> _PROBLEM TO SOLVE_
Retype every record exactly. Skip the images.

= Beginning of Section =

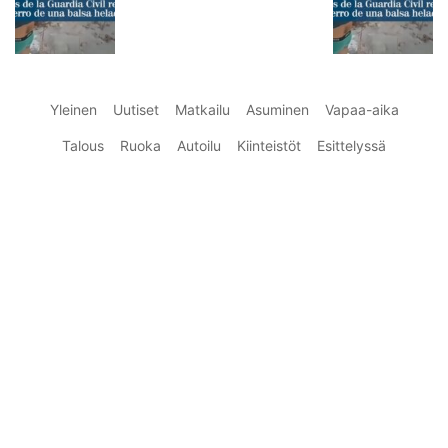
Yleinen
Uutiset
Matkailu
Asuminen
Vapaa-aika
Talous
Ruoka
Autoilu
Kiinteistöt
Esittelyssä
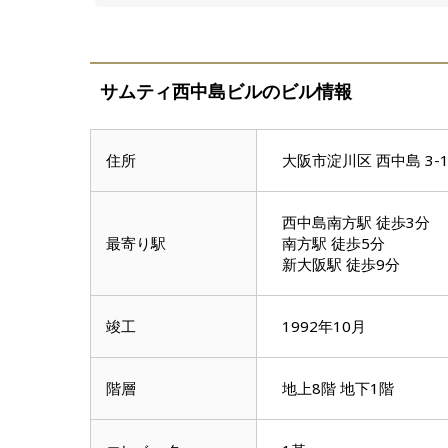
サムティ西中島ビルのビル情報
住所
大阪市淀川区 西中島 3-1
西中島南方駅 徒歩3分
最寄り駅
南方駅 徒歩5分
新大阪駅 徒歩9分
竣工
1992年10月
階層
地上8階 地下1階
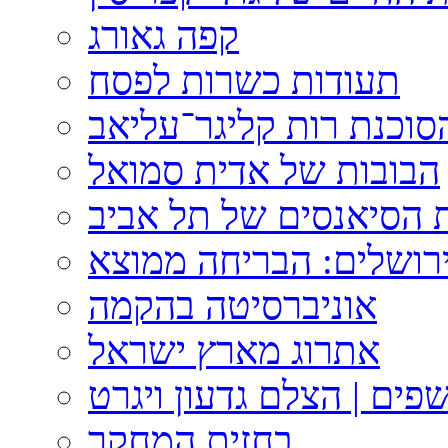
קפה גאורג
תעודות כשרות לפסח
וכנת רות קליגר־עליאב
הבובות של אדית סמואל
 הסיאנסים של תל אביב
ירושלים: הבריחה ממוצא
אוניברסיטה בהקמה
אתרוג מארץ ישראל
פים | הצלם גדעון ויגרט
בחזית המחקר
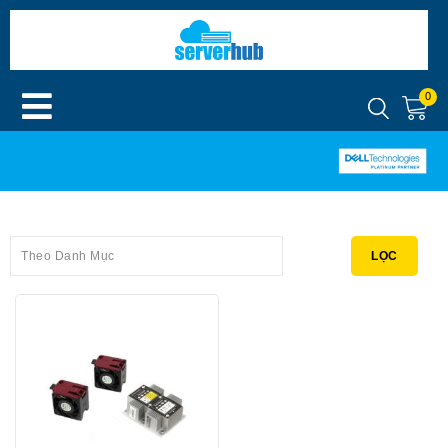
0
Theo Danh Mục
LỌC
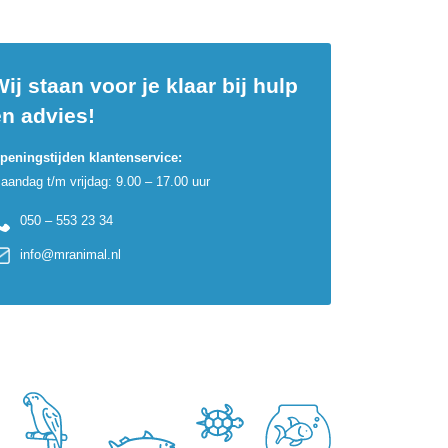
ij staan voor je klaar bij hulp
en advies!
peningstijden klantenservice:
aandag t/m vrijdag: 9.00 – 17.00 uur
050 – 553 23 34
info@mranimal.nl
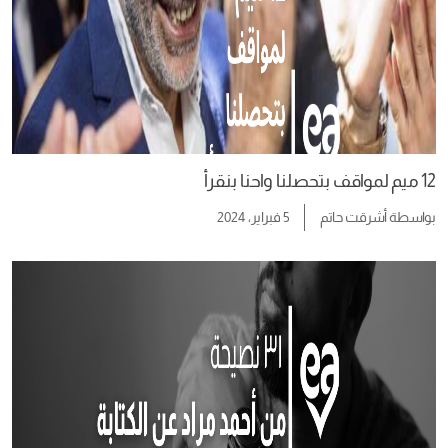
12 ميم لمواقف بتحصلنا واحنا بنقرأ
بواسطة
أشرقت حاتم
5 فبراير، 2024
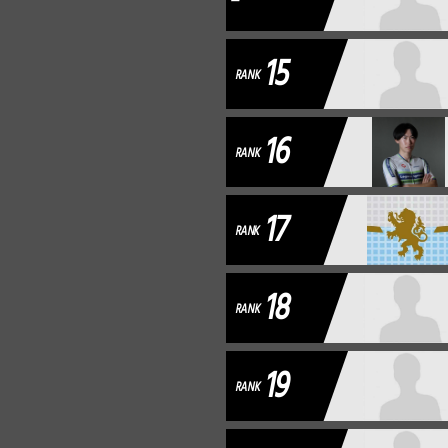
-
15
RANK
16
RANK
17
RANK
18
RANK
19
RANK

= End of Section =

> _THE COMPLETED TASK_
Yleinen
Uutiset
Matkailu
Asuminen
Vapaa-aika
Talous
Ruoka
Autoilu
Kiinteistöt
Esittelyssä
サムティ西中島ビルのビル情報
住所
大阪市淀川区 西中島 3-1
西中島南方駅 徒歩3分
最寄り駅
南方駅 徒歩5分
新大阪駅 徒歩9分
竣工
1992年10月
階層
地上8階 地下1階
קפה גאורג
תעודות כשרות לפסח
וכנת רות קליגר־עליאב
הבובות של אדית סמואל
 הסיאנסים של תל אביב
ירושלים: הבריחה ממוצא
אוניברסיטה בהקמה
אתרוג מארץ ישראל
פים | הצלם גדעון ויגרט
בחזית המחקר
0
Theo Danh Mục
LỌC
ij staan voor je klaar bij hulp
en advies!
peningstijden klantenservice:
aandag t/m vrijdag: 9.00 – 17.00 uur
050 – 553 23 34
info@mranimal.nl
12 ميم لمواقف بتحصلنا واحنا بنقرأ
بواسطة
أشرقت حاتم
5 فبراير، 2024
-
15
RANK
16
RANK
17
RANK
18
RANK
19
RANK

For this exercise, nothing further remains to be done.